Exercise goal: All that should be output is the block of lines below from the line with "it’s not about obesity." to the line with "pemvidutide, its GLP-1 and glucagon", both included, exactly as written.

Information provided:
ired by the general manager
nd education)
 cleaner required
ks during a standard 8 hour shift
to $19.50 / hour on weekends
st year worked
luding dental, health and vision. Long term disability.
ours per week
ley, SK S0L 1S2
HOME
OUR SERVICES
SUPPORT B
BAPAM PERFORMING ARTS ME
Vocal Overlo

* * *

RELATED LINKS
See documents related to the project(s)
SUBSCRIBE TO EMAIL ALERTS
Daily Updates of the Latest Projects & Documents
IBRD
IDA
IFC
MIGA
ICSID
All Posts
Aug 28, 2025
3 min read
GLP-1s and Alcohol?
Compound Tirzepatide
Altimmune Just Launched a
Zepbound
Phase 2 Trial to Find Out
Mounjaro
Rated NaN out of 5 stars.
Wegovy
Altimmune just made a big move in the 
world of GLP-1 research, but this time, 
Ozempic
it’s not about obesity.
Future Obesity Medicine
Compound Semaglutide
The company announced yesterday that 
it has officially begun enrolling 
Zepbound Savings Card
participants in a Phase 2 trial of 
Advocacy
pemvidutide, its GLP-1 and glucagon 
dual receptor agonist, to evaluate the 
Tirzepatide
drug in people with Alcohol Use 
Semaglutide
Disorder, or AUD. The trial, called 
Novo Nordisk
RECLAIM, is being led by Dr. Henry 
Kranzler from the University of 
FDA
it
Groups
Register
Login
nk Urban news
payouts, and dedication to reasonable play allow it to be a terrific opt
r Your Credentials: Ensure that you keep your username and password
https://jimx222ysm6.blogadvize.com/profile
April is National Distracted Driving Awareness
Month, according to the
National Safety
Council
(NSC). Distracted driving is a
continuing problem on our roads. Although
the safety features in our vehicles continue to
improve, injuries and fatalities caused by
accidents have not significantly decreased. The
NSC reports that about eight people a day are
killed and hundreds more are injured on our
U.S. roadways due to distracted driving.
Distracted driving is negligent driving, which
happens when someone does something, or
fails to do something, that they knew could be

Answer for the task:
it’s not about obesity.
Future Obesity Medicine
Compound Semaglutide
The company announced yesterday that 
it has officially begun enrolling 
Zepbound Savings Card
participants in a Phase 2 trial of 
Advocacy
pemvidutide, its GLP-1 and glucagon 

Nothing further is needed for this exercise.